This pipeline uses the following tools to align paired end amplicon sequencing data:
- FastQC, to assess sequencing data quality
- Trim Galore to trim reads using nextera adapters
- STAR for gapped alignment
- samtools for alignment statistics and indexing
- MultiQC to compile everything into a neat report
All necessary tools can be installed using conda and the provided environment file as per:
conda env create -f env.yml
The environment specification file does not control the versions of the utilized tools, so its up to the user to keep versions consistent across datasets.
Adapting the pipeline to your use cases requires at least two changes to the config.yml. workdir_top
is the absolute path to the working directory and STAR_reference specifies the absolute path ot the reference
created by the STAR aligner as per the manual.
The working directory needs to contain a folder named 00_fastqc which contains either the fastq files or symbolic links to them.
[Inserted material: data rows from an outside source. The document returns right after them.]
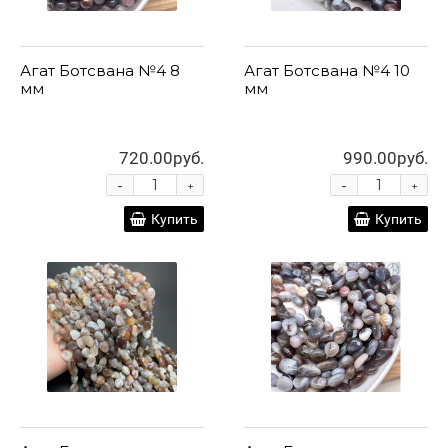
Агат Ботсвана №4 8
Агат Ботсвана №4 10
мм
мм
720.00руб.
990.00руб.
-
-
+
+
Купить
Купить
Only files with suffix "_R[1-2].fastq.gz" will be recognized by the pipeline.
After running the pipeline, the working directory will have the following structure
workdir_top
├── 00_fastqc/ # Contains the fastqc analysis of files in 01_fastq_ra
├── 01_fastq_raw/ # Contains the raw fastqs
├── 02_fastq_trimmed/ # Contains the trimmed fastqs
├── 03_star/ # Contains the alignment files from STAR
├── multiqc_data/ # Contains data used by multiqc to generate the final report
├── multiqc_report.html # Final per sample quality report